* Exercise data:
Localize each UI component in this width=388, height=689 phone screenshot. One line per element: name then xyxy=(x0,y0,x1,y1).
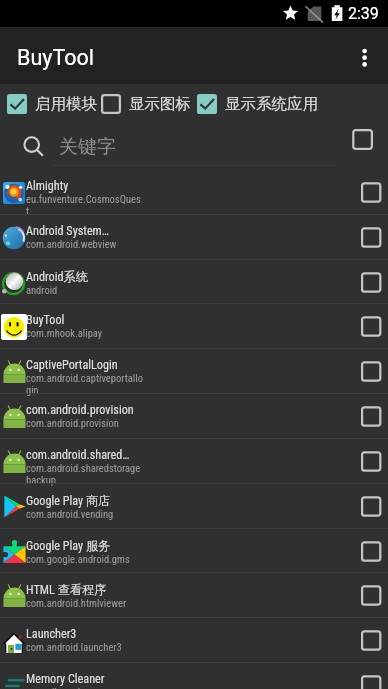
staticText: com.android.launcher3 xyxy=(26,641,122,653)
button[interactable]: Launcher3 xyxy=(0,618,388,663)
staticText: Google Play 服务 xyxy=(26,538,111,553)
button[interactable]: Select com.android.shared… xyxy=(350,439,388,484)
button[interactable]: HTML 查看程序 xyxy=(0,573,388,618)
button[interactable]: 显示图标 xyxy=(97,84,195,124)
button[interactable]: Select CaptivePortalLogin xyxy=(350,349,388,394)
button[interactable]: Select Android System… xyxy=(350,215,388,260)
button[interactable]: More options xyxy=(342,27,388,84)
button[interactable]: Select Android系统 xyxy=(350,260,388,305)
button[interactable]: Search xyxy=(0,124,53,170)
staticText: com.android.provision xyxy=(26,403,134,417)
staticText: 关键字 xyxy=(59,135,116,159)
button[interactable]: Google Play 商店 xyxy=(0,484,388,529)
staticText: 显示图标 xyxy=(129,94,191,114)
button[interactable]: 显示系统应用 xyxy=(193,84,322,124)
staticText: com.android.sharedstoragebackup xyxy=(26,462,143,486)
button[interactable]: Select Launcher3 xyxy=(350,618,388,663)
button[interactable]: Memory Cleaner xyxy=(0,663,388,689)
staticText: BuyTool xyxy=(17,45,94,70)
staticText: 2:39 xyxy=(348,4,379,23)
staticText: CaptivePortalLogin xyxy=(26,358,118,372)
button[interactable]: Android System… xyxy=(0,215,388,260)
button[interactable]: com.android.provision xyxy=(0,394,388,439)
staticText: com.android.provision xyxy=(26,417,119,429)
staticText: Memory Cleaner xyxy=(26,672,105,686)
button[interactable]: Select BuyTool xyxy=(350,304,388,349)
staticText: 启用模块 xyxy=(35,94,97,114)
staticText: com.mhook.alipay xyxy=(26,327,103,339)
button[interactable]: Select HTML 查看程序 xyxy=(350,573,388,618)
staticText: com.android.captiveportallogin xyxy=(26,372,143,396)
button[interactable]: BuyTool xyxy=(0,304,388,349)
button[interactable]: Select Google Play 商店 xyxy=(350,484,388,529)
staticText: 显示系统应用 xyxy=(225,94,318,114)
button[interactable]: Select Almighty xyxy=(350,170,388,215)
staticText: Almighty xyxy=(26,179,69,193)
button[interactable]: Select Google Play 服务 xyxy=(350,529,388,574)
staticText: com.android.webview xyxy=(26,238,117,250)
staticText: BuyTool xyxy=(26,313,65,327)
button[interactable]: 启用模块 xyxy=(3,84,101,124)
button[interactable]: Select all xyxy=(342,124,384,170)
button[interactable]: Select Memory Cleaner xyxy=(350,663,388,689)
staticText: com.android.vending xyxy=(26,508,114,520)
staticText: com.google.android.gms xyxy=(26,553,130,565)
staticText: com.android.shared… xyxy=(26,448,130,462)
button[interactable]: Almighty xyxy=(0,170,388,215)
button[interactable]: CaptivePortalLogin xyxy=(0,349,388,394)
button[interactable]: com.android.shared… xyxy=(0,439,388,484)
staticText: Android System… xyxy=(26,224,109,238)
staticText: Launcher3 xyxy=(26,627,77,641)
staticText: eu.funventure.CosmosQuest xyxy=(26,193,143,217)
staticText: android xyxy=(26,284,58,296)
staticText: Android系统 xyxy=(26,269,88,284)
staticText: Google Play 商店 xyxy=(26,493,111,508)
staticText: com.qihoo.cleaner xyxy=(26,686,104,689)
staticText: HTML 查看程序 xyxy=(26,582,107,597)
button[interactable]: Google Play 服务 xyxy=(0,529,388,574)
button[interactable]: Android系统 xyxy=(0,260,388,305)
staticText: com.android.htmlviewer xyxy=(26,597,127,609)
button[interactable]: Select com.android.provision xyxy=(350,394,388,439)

* What you should do:
From the records above, how many lines include the word "显示图标"? Only the number is wanted.

* Worked solution:
2